While Mycophenolate sodium fulfils the screening criteria for a persistent substance, no sufficient information for judging on the P criteria is available. Therefore, no conclusion on PBT potential is possible.


References


  • ECHA 2008, European Chemicals Agency. 2008 Guidance on information requirements and chemical safety assessment. http://guidance.echa.europa.eu/docs/guidance_document/information_requirements_en.htm

  • NOTOX Project 261686. Fresh water algal growth inhibition test with ERL080/DS. Final report: 06.12.1999.
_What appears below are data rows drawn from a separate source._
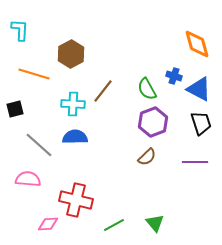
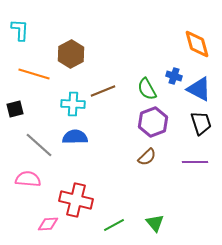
brown line: rotated 30 degrees clockwise
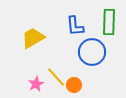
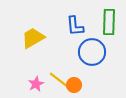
yellow line: moved 3 px right, 3 px down; rotated 10 degrees counterclockwise
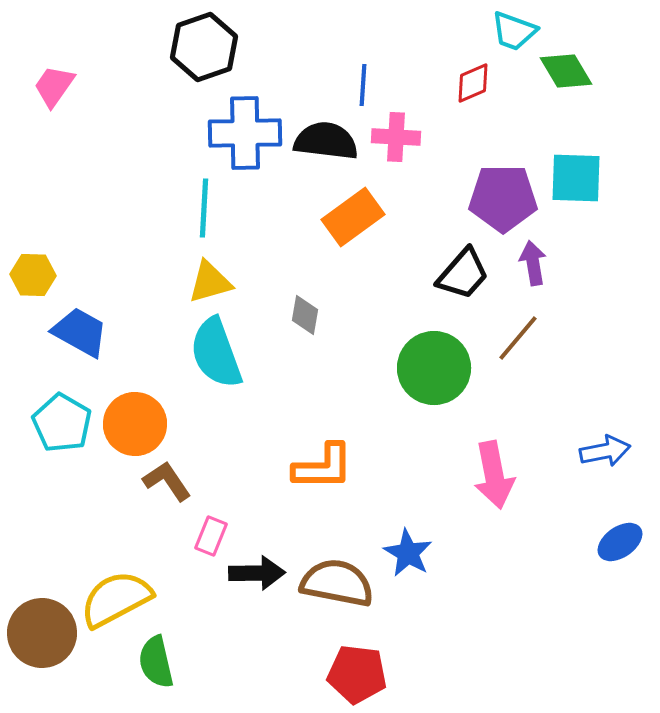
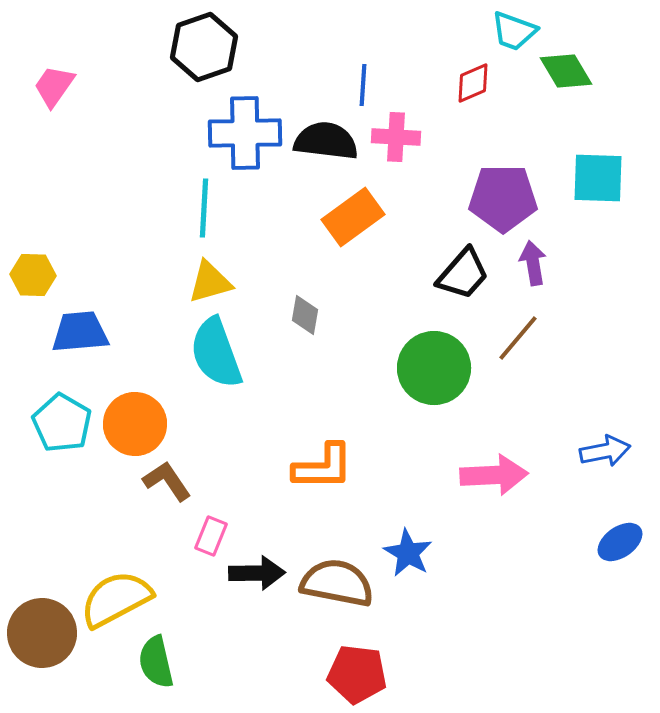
cyan square: moved 22 px right
blue trapezoid: rotated 34 degrees counterclockwise
pink arrow: rotated 82 degrees counterclockwise
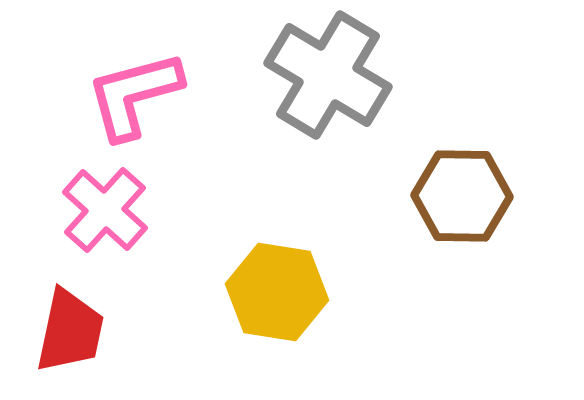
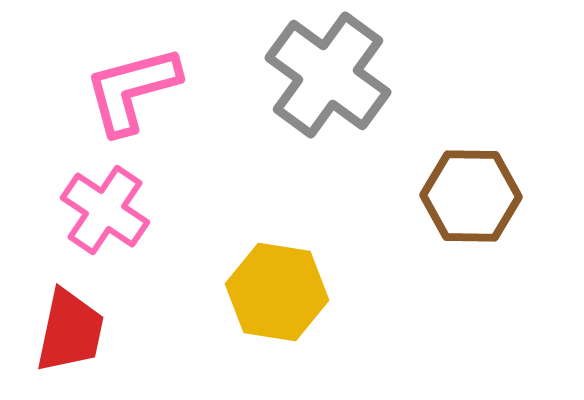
gray cross: rotated 5 degrees clockwise
pink L-shape: moved 2 px left, 5 px up
brown hexagon: moved 9 px right
pink cross: rotated 8 degrees counterclockwise
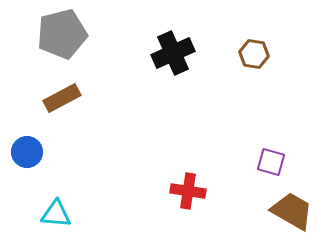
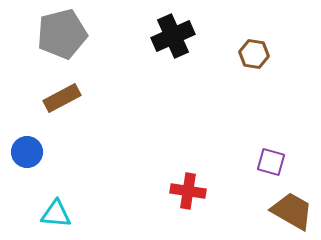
black cross: moved 17 px up
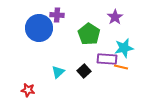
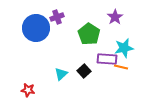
purple cross: moved 2 px down; rotated 24 degrees counterclockwise
blue circle: moved 3 px left
cyan triangle: moved 3 px right, 2 px down
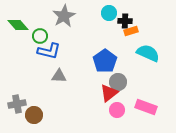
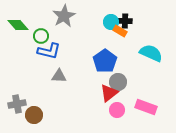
cyan circle: moved 2 px right, 9 px down
orange rectangle: moved 11 px left; rotated 48 degrees clockwise
green circle: moved 1 px right
cyan semicircle: moved 3 px right
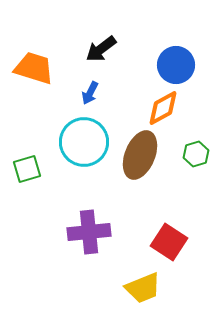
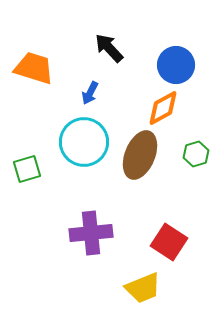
black arrow: moved 8 px right, 1 px up; rotated 84 degrees clockwise
purple cross: moved 2 px right, 1 px down
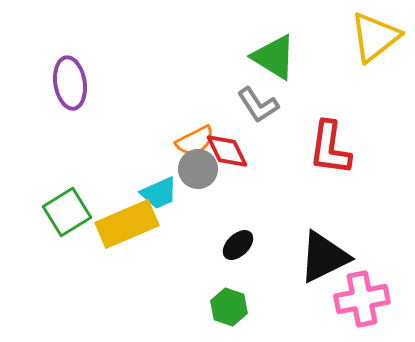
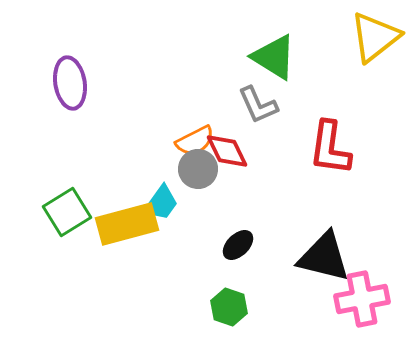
gray L-shape: rotated 9 degrees clockwise
cyan trapezoid: moved 2 px right, 10 px down; rotated 30 degrees counterclockwise
yellow rectangle: rotated 8 degrees clockwise
black triangle: rotated 40 degrees clockwise
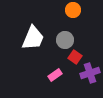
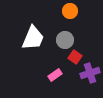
orange circle: moved 3 px left, 1 px down
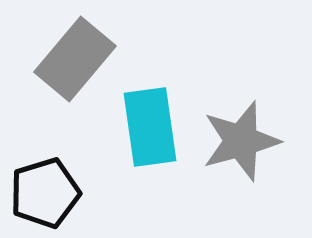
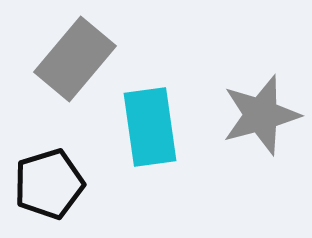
gray star: moved 20 px right, 26 px up
black pentagon: moved 4 px right, 9 px up
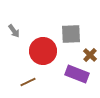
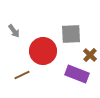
brown line: moved 6 px left, 7 px up
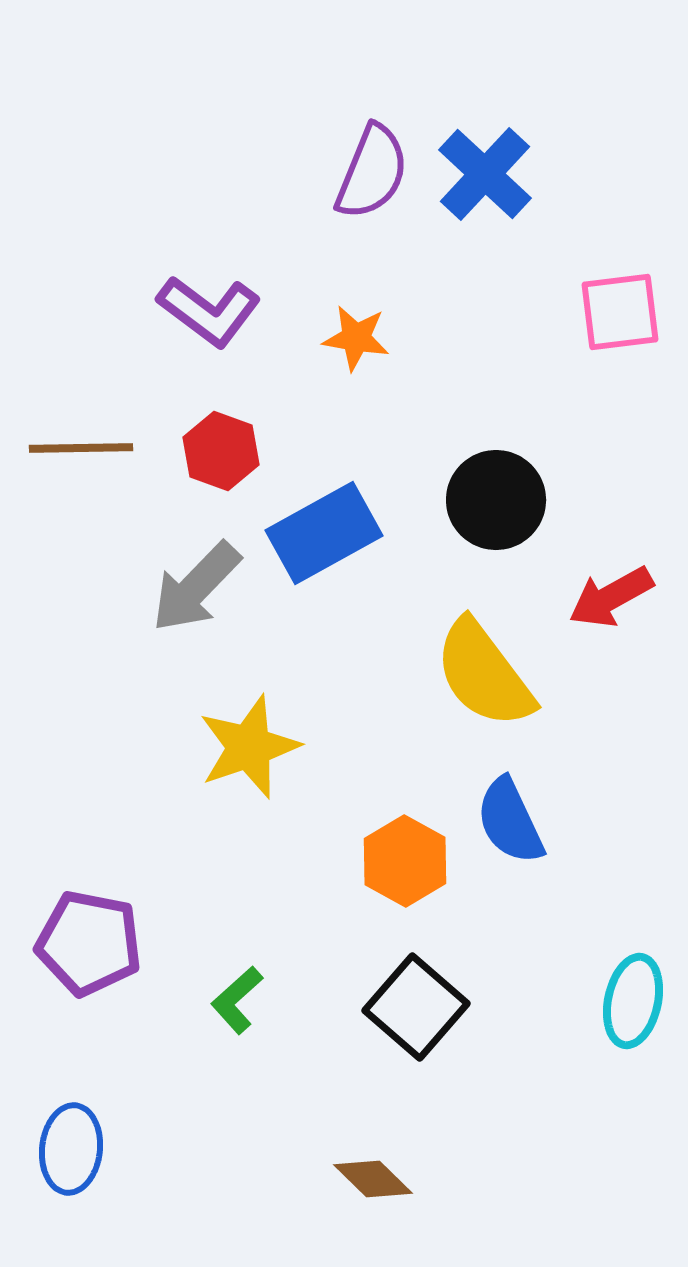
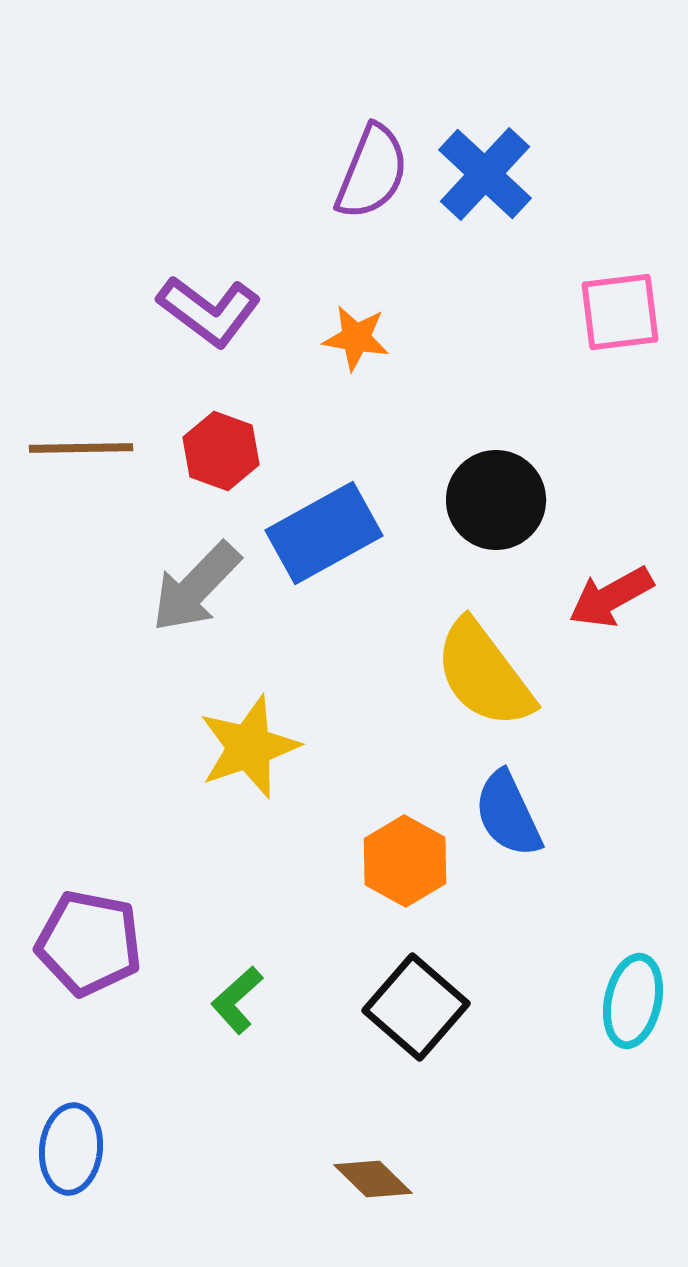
blue semicircle: moved 2 px left, 7 px up
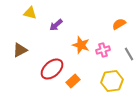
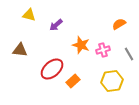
yellow triangle: moved 1 px left, 2 px down
brown triangle: rotated 35 degrees clockwise
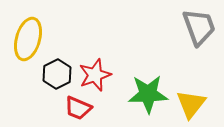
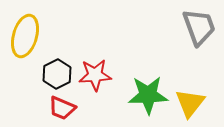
yellow ellipse: moved 3 px left, 3 px up
red star: rotated 16 degrees clockwise
green star: moved 1 px down
yellow triangle: moved 1 px left, 1 px up
red trapezoid: moved 16 px left
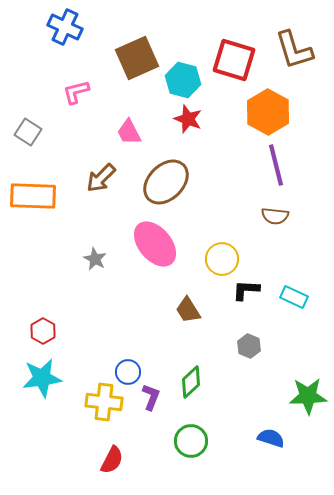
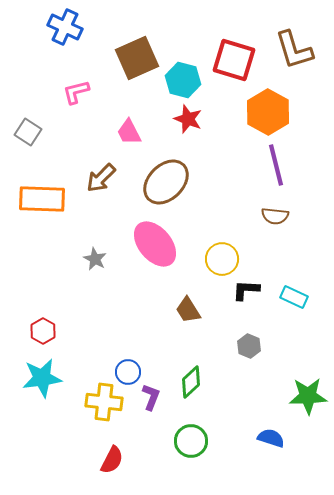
orange rectangle: moved 9 px right, 3 px down
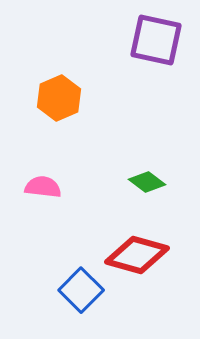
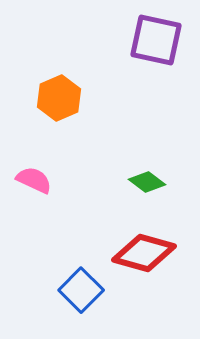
pink semicircle: moved 9 px left, 7 px up; rotated 18 degrees clockwise
red diamond: moved 7 px right, 2 px up
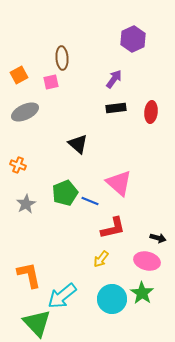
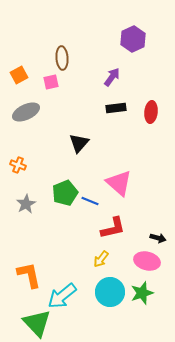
purple arrow: moved 2 px left, 2 px up
gray ellipse: moved 1 px right
black triangle: moved 1 px right, 1 px up; rotated 30 degrees clockwise
green star: rotated 20 degrees clockwise
cyan circle: moved 2 px left, 7 px up
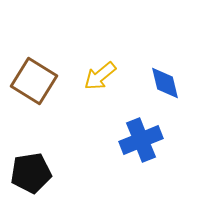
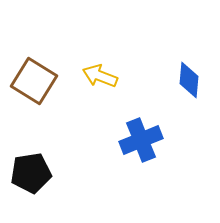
yellow arrow: rotated 60 degrees clockwise
blue diamond: moved 24 px right, 3 px up; rotated 18 degrees clockwise
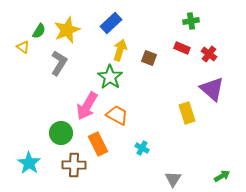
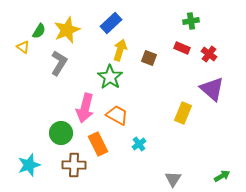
pink arrow: moved 2 px left, 2 px down; rotated 16 degrees counterclockwise
yellow rectangle: moved 4 px left; rotated 40 degrees clockwise
cyan cross: moved 3 px left, 4 px up; rotated 24 degrees clockwise
cyan star: moved 2 px down; rotated 20 degrees clockwise
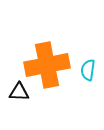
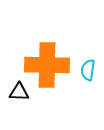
orange cross: rotated 12 degrees clockwise
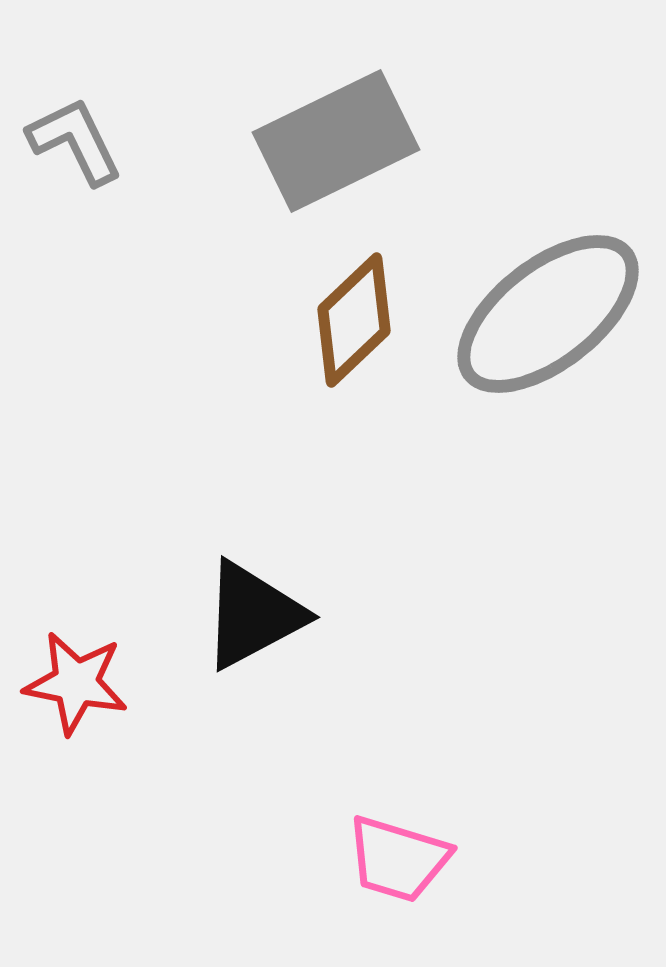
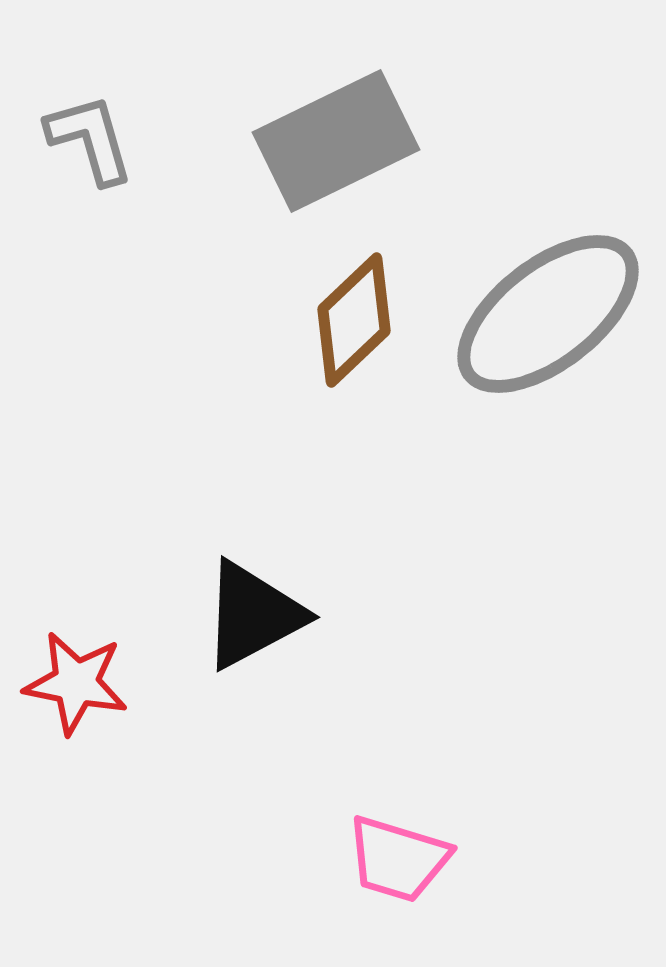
gray L-shape: moved 15 px right, 2 px up; rotated 10 degrees clockwise
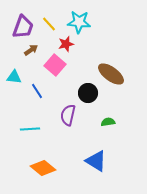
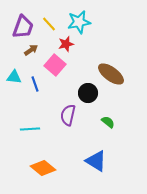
cyan star: rotated 15 degrees counterclockwise
blue line: moved 2 px left, 7 px up; rotated 14 degrees clockwise
green semicircle: rotated 48 degrees clockwise
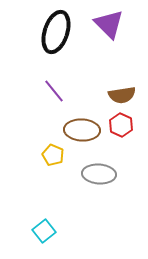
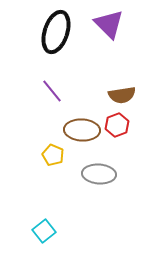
purple line: moved 2 px left
red hexagon: moved 4 px left; rotated 15 degrees clockwise
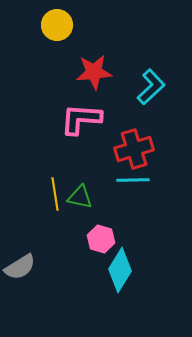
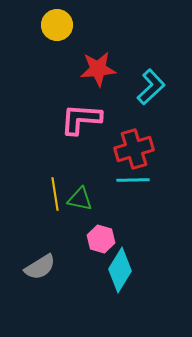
red star: moved 4 px right, 3 px up
green triangle: moved 2 px down
gray semicircle: moved 20 px right
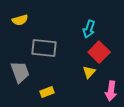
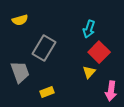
gray rectangle: rotated 65 degrees counterclockwise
  • JO Straub, R Oldenkamp, T Pfister and A Häner, 2019. Risk assessment for mycophenolic acid in European surface waters—Environmental Toxicology and Chemistry, 2019; 38: 2259–2278.

  • NOTOX Project 330424. Acute toxicity in Daphnia magna with ERL080/DS (static). Final report: 26.08.2001.

  • NOTOX Project 330413. 96-hour acute toxicity study in carp with ERL080/DS (static). Final report: 26.09.2001.

  • NOTOX Project 261697. Activated sludge respiration inhibition test with ERL080/DS (contact time: 3 hours). Final report: 06.07.1999.

  • NOTOX Project 261708. Determination of 'ready' biodegradability: carbon dioxide (CO2) evolution test (modified Sturm test) with ERL080/DS. Final report: 16.07.1999.


  • Novartis Core Data Sheet, Myfortic®, Version 1.1, 30 October 2013.